Электронная библиотека книг » Леонид Зорин » Странник » Текст книги (страница 11)
Странник
  • Текст добавлен: 17 июля 2025, 23:53

Текст книги "Странник"


Автор книги: Леонид Зорин



сообщить о нарушении

Текущая страница: 11 (всего у книги 30 страниц)

Потом он прочел несколько строк, обращенных к тем местам, откуда был родом. При этом голос его дрожал от волнения. Стихи Евсеева мне понравились. Возможно, в них не было нового слова, но искренность их показалась мне несомненной. Все его шумно благодарили.

То была не последняя речь в этот вечер.

Говорили о театре и его назначении, о Денисе и о его сподвижниках. Все были празднично возбуждены, были, кажется, даже склонны простить Бурскому его шутки, а Фрадкину – его многословие. Впрочем, кто из нас без греха? Наши застолья тем и приманчивы, что люди охотно в них распахиваются, щедро выплескивают свои суждения и хотят решить все жгучие вопросы. Хорошо известно, что не только решения – даже относительного единства достичь трудно, но это мало кого останавливает. Общение составляет едва ли не самую значительную часть нашего бытия и, во всяком случае, самое существенное наше отличие от другого образа жизни. В какой-то мере оно – хлеб и еще больше – воздух.

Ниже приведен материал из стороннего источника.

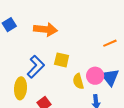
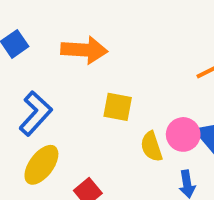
blue L-shape: (36, 67) -> (35, 113), moved
yellow ellipse: (20, 88) -> (41, 165), turned 35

Смысл его не столько в обретении той или иной истины, сколько в сохранении температуры, которая поддерживает работу духа. Гельвециевы «мускулы ума» слабеют без каждодневной тренировки.

Я наблюдала за артистами, прежде всего за теми, кого знала ближе. Как всегда, меня особенно притягивало бескровное лицо Наташи Кругловой, ее устремленные на Дениса огромные угольные очи. Это было самое бескорыстное идолопоклонничество, которое мне привелось увидеть. У нее, разумеется, не могло быть и доли сомнения о характере наших с Денисом отношений, но я вовсе не ощущала какого-либо недоброго чувства с ее стороны. Скорее – наоборот. Все, что делал Денис, не подлежало обсуждению. Он меня выбрал, и, значит, так нужно, так хорошо, так должно быть.

Основательный Коля Гуляев был из тех, о ком говорят «он крепок землей», чувствовалось, что он стоит на ней прочно. По обыкновению, говорил он немного, выделяясь этим из общего круга. Он внимательно слушал Ростиславлева, который, судя по всему, производил на него своей энергичной диалектикой большое впечатление.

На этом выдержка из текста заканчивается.